Competence over credentials
In non-real world data-owning CROs, competence is demonstrated less by brand positioning and more by day-to-day behavior. This includes the ability to translate research questions into feasible designs given the available data, to anticipate downstream challenges, and to integrate input from statisticians, epidemiologists, clinicians, and programmers without fragmentation.
Operational competence also shows in how CROs interact with data vendors: negotiating realistic timelines, validating data deliveries thoroughly, and maintaining alignment between contractual terms and analytical needs. These activities are rarely visible in final reports, but they often determine whether a study proceeds smoothly or becomes reactive.
The intentional development of deep, source-specific and country-specific internal capabilities is a further differentiator. In the absence of proprietary data, competence increasingly depends on sustained familiarity with particular datasets, healthcare systems, and regulatory environments. Teams that repeatedly work with the same sources or geographies accumulate practical knowledge about data generation processes, coding conventions, governance constraints, and historical changes that cannot be recovered through documentation alone. This specialization enables more credible feasibility assessments, more efficient study execution, and more defensible interpretation of results. For non-real world data-owning CROs, investing in such targeted expertise is one of the few mechanisms available to offset structural disadvantages and to deliver consistency across programs rather than episodic performance.
The sponsor’s influence on execution quality
Execution quality is not the sole responsibility of the CRO. Sponsors may play a critical role in enabling or constraining performance. Projects that prioritize speed and cost without clearly defining quality expectations create ambiguity that undermines delivery. Conversely, sponsors who articulate objectives clearly, respect governance boundaries, and engage in timely decision-making reduce friction and improve outcomes.
High-performing collaborations are characterized by shared ownership of trade-offs. When limitations are acknowledged jointly and decisions are documented transparently, externally sourced RWE becomes more predictable and more credible, regardless of its ultimate use.
Redefining value in non-owned data models
For CROs without proprietary real-world data, value cannot be anchored in access or scale.

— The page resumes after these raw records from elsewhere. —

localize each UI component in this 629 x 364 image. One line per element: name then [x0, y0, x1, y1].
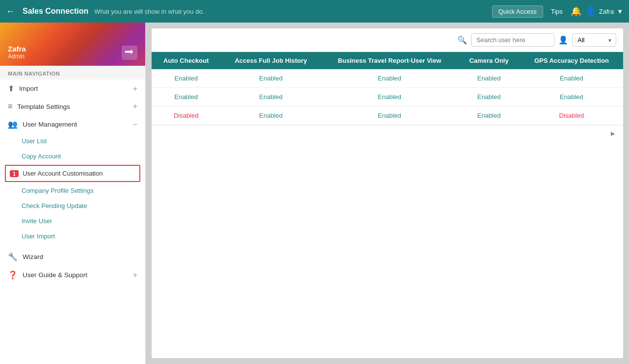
table-cell: Enabled	[321, 88, 458, 106]
col-camera-only: Camera Only	[458, 52, 520, 69]
sidebar-item-wizard[interactable]: 🔧 Wizard	[0, 248, 145, 266]
sidebar-subitem-copy-account[interactable]: Copy Account	[0, 149, 145, 164]
sidebar-subitem-invite-user[interactable]: Invite User	[0, 213, 145, 229]
search-input[interactable]	[471, 33, 554, 47]
table-row: EnabledEnabledEnabledEnabledEnabled	[152, 69, 623, 88]
table-cell: Disabled	[520, 106, 623, 125]
user-guide-icon: ❓	[8, 270, 18, 280]
active-badge: 1	[10, 170, 19, 177]
table-cell: Disabled	[152, 106, 221, 125]
sidebar-subitem-active-wrapper: 1 User Account Customisation	[0, 164, 145, 183]
table-cell: Enabled	[221, 106, 321, 125]
table-footer: ►	[152, 125, 623, 141]
col-business-travel-report: Business Travel Report-User View	[321, 52, 458, 69]
sidebar-item-import-label: Import	[19, 85, 128, 92]
col-access-full-job-history: Access Full Job History	[221, 52, 321, 69]
sidebar-item-import[interactable]: ⬆ Import +	[0, 79, 145, 98]
sidebar-subitem-user-account-customisation-label: User Account Customisation	[23, 170, 103, 177]
tips-button[interactable]: Tips	[547, 6, 567, 17]
table-cell: Enabled	[221, 69, 321, 88]
import-icon: ⬆	[8, 84, 14, 93]
user-guide-expand-icon: +	[133, 271, 137, 280]
nav-section-label: MAIN NAVIGATION	[0, 66, 145, 79]
sidebar-item-template-settings[interactable]: ≡ Template Settings +	[0, 98, 145, 115]
table-cell: Enabled	[520, 69, 623, 88]
sidebar-role: Admin	[8, 53, 26, 60]
bell-icon[interactable]: 🔔	[571, 6, 581, 17]
table-header-row: Auto Checkout Access Full Job History Bu…	[152, 52, 623, 69]
layout: Zafra Admin ⮕ MAIN NAVIGATION ⬆ Import +…	[0, 23, 629, 364]
template-settings-expand-icon: +	[133, 102, 137, 111]
sidebar-subitem-company-profile-settings[interactable]: Company Profile Settings	[0, 183, 145, 198]
filter-select-wrap: All Active Inactive	[572, 33, 616, 47]
user-management-icon: 👥	[8, 120, 18, 129]
table-cell: Enabled	[520, 88, 623, 106]
app-subtitle: What you are will show in what you do.	[94, 8, 486, 15]
user-management-collapse-icon: −	[133, 120, 137, 129]
table-cell: Enabled	[458, 106, 520, 125]
top-nav: ← Sales Connection What you are will sho…	[0, 0, 629, 23]
app-title: Sales Connection	[23, 7, 88, 16]
table-wrapper: 🔍 👤 All Active Inactive Auto Checkou	[152, 28, 623, 358]
table-cell: Enabled	[152, 88, 221, 106]
user-menu[interactable]: 👤 Zafra ▼	[585, 6, 623, 17]
table-cell: Enabled	[458, 69, 520, 88]
sidebar-item-user-guide-support-label: User Guide & Support	[23, 271, 128, 279]
person-filter-icon: 👤	[558, 35, 568, 45]
sidebar-logout-button[interactable]: ⮕	[122, 46, 137, 60]
sidebar-header: Zafra Admin ⮕	[0, 23, 145, 66]
main-content: 🔍 👤 All Active Inactive Auto Checkou	[146, 23, 629, 364]
table-row: DisabledEnabledEnabledEnabledDisabled	[152, 106, 623, 125]
table-cell: Enabled	[321, 106, 458, 125]
topnav-right: Quick Access Tips 🔔 👤 Zafra ▼	[492, 5, 623, 18]
template-settings-icon: ≡	[8, 102, 12, 111]
sidebar-subitem-user-account-customisation[interactable]: 1 User Account Customisation	[5, 165, 140, 182]
search-icon: 🔍	[457, 35, 467, 45]
sidebar-item-user-guide-support[interactable]: ❓ User Guide & Support +	[0, 266, 145, 284]
sidebar-item-user-management-label: User Management	[23, 121, 128, 128]
scroll-right-icon: ►	[609, 130, 616, 137]
sidebar-item-template-settings-label: Template Settings	[17, 103, 128, 110]
sidebar-user-info: Zafra Admin	[8, 45, 26, 60]
import-expand-icon: +	[133, 84, 137, 93]
col-auto-checkout: Auto Checkout	[152, 52, 221, 69]
topnav-chevron: ▼	[617, 8, 623, 15]
sidebar-subitem-check-pending-update[interactable]: Check Pending Update	[0, 198, 145, 213]
wizard-icon: 🔧	[8, 252, 18, 261]
col-gps-accuracy: GPS Accuracy Detection	[520, 52, 623, 69]
table-container: Auto Checkout Access Full Job History Bu…	[152, 52, 623, 141]
table-toolbar: 🔍 👤 All Active Inactive	[152, 28, 623, 52]
table-cell: Enabled	[321, 69, 458, 88]
sidebar-subitem-user-list[interactable]: User List	[0, 133, 145, 149]
sidebar: Zafra Admin ⮕ MAIN NAVIGATION ⬆ Import +…	[0, 23, 146, 364]
topnav-username: Zafra	[599, 8, 614, 15]
sidebar-item-wizard-label: Wizard	[23, 253, 137, 260]
sidebar-username: Zafra	[8, 45, 26, 53]
table-row: EnabledEnabledEnabledEnabledEnabled	[152, 88, 623, 106]
table-cell: Enabled	[221, 88, 321, 106]
user-table: Auto Checkout Access Full Job History Bu…	[152, 52, 623, 125]
sidebar-subitem-user-import[interactable]: User Import	[0, 229, 145, 244]
user-avatar-icon: 👤	[585, 6, 596, 17]
quick-access-button[interactable]: Quick Access	[492, 5, 543, 18]
table-cell: Enabled	[458, 88, 520, 106]
back-button[interactable]: ←	[6, 6, 15, 17]
filter-select[interactable]: All Active Inactive	[572, 33, 616, 47]
table-cell: Enabled	[152, 69, 221, 88]
sidebar-item-user-management[interactable]: 👥 User Management −	[0, 115, 145, 133]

It is created through reliable execution: stable teams, disciplined project management, respect for scope and timelines, strong competence, and consistent transparency. These attributes do not eliminate structural disadvantages, but they determine whether those disadvantages are manageable or destabilizing.
From a sponsor perspective, selecting a CRO in this space requires looking beyond datasets and platforms to the less visible aspects of delivery. From a CRO perspective, sustained competitiveness depends on treating execution quality not as support, but as strategy.
Conclusion
Operating without data ownership defines both the limitations and the opportunities for most CROs delivering RWE. Structural constraints are real and cannot be wished away. However, within these constraints, differentiation is driven by how studies are executed, not by what data are owned.
In RWE, credibility and usefulness are built over the course of a project, through consistent decisions and disciplined delivery. For CROs without data assets, quality is not a slogan, it is the only durable differentiator.